Zeek Coleman, vice president of Americas of Tourism Economics, told a summit hosted by Visit Huntington Beach that his global research organization is bracing for a recession “but historically, it should be pretty moderate.”

Doti’s team also sees a weakening of the California economy.

Housing prices are one factor pushing people out of California, but not as important as high taxes and high business regulations, the Chapman president emeritus told the Business Journal.

The Chapman economists cited recently released IRS data indicating the total adjusted gross income (AGI) of tax filers in 2021 who moved to California was $21.3 billion as compared to $50.3 billion for those who moved out of the state. That spells a one-year net loss of $29 billion in AGI.

“Not only are people leaving the state but adjusted gross income is leaving the state,” Doti told the Business Journal.

On the national front, his team is “forecasting negative quarter-to-quarter annualized changes in real GDP during the third and fourth quarters of this year.”

Other presentations on the economy were made by Raymond Sfeir, a professor of economics, and Fadel Lawandy, director of Chapman’s Hoag Center for Real Estate and Finance.

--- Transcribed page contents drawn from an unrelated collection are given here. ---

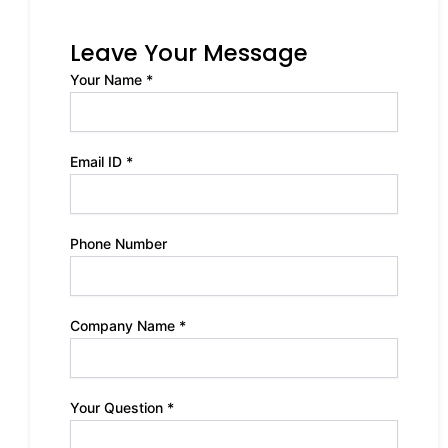
Leave Your Message
Your Name *
Email ID *
Phone Number
Company Name *
Your Question *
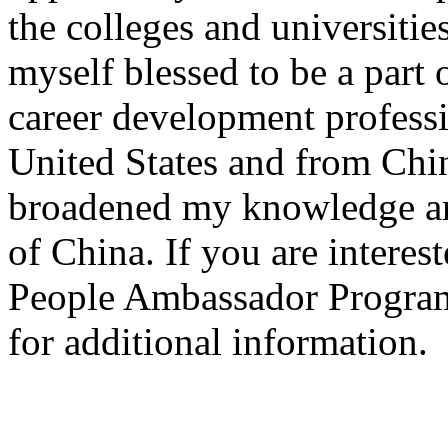
the colleges and universities
myself blessed to be a part 
career development professio
United States and from Chin
broadened my knowledge an
of China. If you are interes
People Ambassador Progra
for additional information.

Recession Ahead, OC Housing Recovery Signs

Here are some of the key points from Chapman University’s 45th Economic Forecast Update:

– Declining job growth and declining housing starts among the signs pointing to a U.S. recession this year.
n California job growth to slow to 1.3% from 5.6% in 2022.
– California net population decline increased to 407,000 in 2022, the highest level in the past six years, each of which reported an annual decline.
– Orange County jobs will grow by 24,000 from 2022 to 2023 but “downward drift” remains. Jobs are expected to grow 1.4% this year, down from 3.6% in 2021 and 5.3% in 2022. During 2020 at the height of the pandemic, they fell 8.5%.
– OC shows “deteriorating position in luring new advanced worker establishments.”
– “Our research suggests that the county’s (OC’s) dismal performance in generating new advanced establishments is mainly the result of California’s high taxes.”
– “On the residential property front, the lack of housing affordability is wreaking havoc on this all-important sector of the county’s (OC’s) economy.”
– Residential housing permits to decline 6.6% to 6,000 this year in OC.